By Jeff Rivers, The Undefeated
This time of year, black people all over America come together to celebrate Juneteenth: June 19, 1865. That was the day black slaves in Galveston, Texas, were told the Union had held. The South had been beaten. The Civil War had ended.
And they were free.
In some of my earlier Juneteenth celebrations, a red soda salute was raised to toast black people who’d advanced the race or done other noteworthy things, often against the odds.
Kendall Ellis deserves a red-soda salute. Earlier this month, the 22-year-old University of Southern California runner ran the anchor leg of the 4×400 relay at the NCAA track and field championships. After a bobbled exchange of the baton, she surged into third place in the event, far behind.
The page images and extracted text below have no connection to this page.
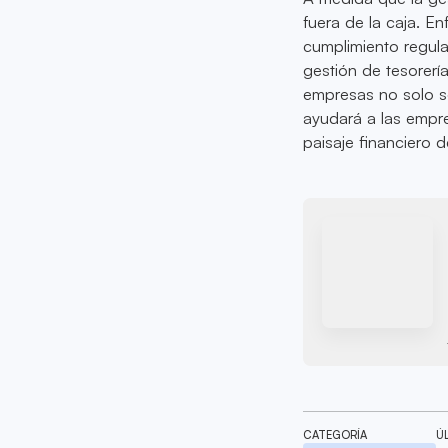
fuera de la caja. En
cumplimiento regulat
gestión de tesorerí
empresas no solo so
ayudará a las empre
paisaje financiero 
CATEGORÍA
Ú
And although she couldn’t hear it, Dwight Stones spoke for many when he said while calling the race on TV that there was no way she could win.
But the Florida native made a way out of no way. Fast, powerful and determined, she ran as what poet Sterling Brown might have called a strong woman who kept coming. She kept coming through the rain. She kept running through the puddles. She kept coming until she crossed the finish line first, triumphant and spent. She dropped her blue baton into a white basket. She dropped to her knees. Her victory had led USC to the Division I team title.
Ellis had won an actual relay, and she had continued a figurative and metaphorical one: Besides taking the baton from her teammates, she’d also taken the baton from other black female track stars such as Wilma Rudolph, who won three gold medals at the 1960 Olympics.
On Tuesday, when I raise my glass to Ellis, I will also be toasting Rudolph, Wyomia Tyus and Florence Griffith Joyner, all past champions in relay races. Similarly, when I raise my glass to Jesmyn Ward, the only woman to win the National Book Award twice, with Salvage the Bones and Sing, Unburied, Sing, I will be toasting Phillis Wheatley, Gwendolyn Brooks and Toni Morrison too.
And when I take a sweet sip of strawberry soda and hail the Golden State Warriors for winning their third NBA championship in four years, I’ll also be saluting the New York Renaissance (Rens) and the Harlem Globetrotters: At their best, the aptly nicknamed Warriors meld the skill and teamwork of the Rens of the 1920s and the crowd-pleasing displays of the Globetrotters of the 1960s.
To my way of thinking, Juneteenth places America on the backstretch of an annual freedom run and observance that ends on Independence Day.
This is a time to salute our heroes from popular culture, including LeBron James. The Cleveland Cavaliers forward firmly grips the baton of the greatest NBA basketball player of his era, a baton previously held by Michael Jordan and others. But after a monumental 2017-18 season, James also holds the baton once held by the mythical and legendary John Henry, a steel-driving man who battled the power of the machine.
This is the time to celebrate Kendrick Lamar, the Pulitzer Prize-winning rapper, who grasped the baton from Wynton Marsalis, the Pulitzer Prize-winning jazz and classical musician who took the baton from Duke Ellington, who would have won the Pulitzer Prize but his greatness arrived before America was ready to completely embrace it.
This is also a time to celebrate the unnamed and the unsung, including those who fled slavery and those who endured its horrors. It’s time to honor today’s little people. They make it possible for the heroes and stars to do big things in the arts, in sports and in the marathon run for social justice.
And it’s time to get ready. At any time, Fate, Responsibility and Progress can thrust a baton in our hands. One never knows if we are to run what looks like an anchor leg of an ancient marathon or the first leg of a race that takes the nation in a new and unforeseen direction. With purpose, resolve and resilience, all roads can lead to freedom.